Biographies

Caroline Dawson Davis

Caroline Dawson Davis was appointed to direct the UAW Women’s Department in January 1948 by President Walter P. Reuther. She was also the first female UAW local union president.

Davis was born in 1911 in Farmers, Ky.  Her family moved to Gas City, Ind., where Davis attended school. In 1934, she began to work as a drill press operator at Excel Corporation in Elkhart, Ind. In 1941, Davis helped organize her plant into UAW Local 764.

Davis was elected to the local’s first negotiating committee and later was elected as the first woman president of a UAW local. Her successful performance as president resulted in her re-election for four consecutive terms.

As director of the UAW Women’s Department, Davis and her staff of three helped approximately 200,000 UAW female members obtain adequate contract provisions in the areas of equal pay for equal work, seniority, maternity leaves of absence, health and safety conditions, training and promotional opportunities.  Davis also worked with many community, state and national organizations to seek legislation to elevate the status of women.

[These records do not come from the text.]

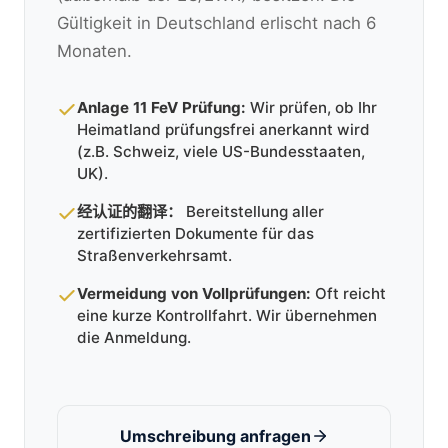
Gültigkeit in Deutschland erlischt nach 6
Monaten.
Anlage 11 FeV Prüfung:
Wir prüfen, ob Ihr
Heimatland prüfungsfrei anerkannt wird
(z.B. Schweiz, viele US-Bundesstaaten,
UK).
经认证的翻译：
Bereitstellung aller
zertifizierten Dokumente für das
Straßenverkehrsamt.
Vermeidung von Vollprüfungen:
Oft reicht
eine kurze Kontrollfahrt. Wir übernehmen
die Anmeldung.
Umschreibung anfragen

Davis testified before Congress in support of the Equal Pay Act and campaigned tirelessly for its passage. In her prepared remarks on behalf of the UAW Women’s Department, Davis told Congress, “Unequal pay is immoral.”

Davis was involved in numerous groundbreaking committees and organizations established to advocate for women, including the Department of Labor’s National Trade Union Women’s Advisory Committee, the National Committee for Equal Pay, President John F. Kennedy’s Commission on the Status of Women, Women’s Equity Action League and the National Women’s Political Caucus. She was a co-founder and national officer on the first board of the National Organization for Women (NOW).

Davis served as UAW Women’s Department director until 1973. She died in 1988.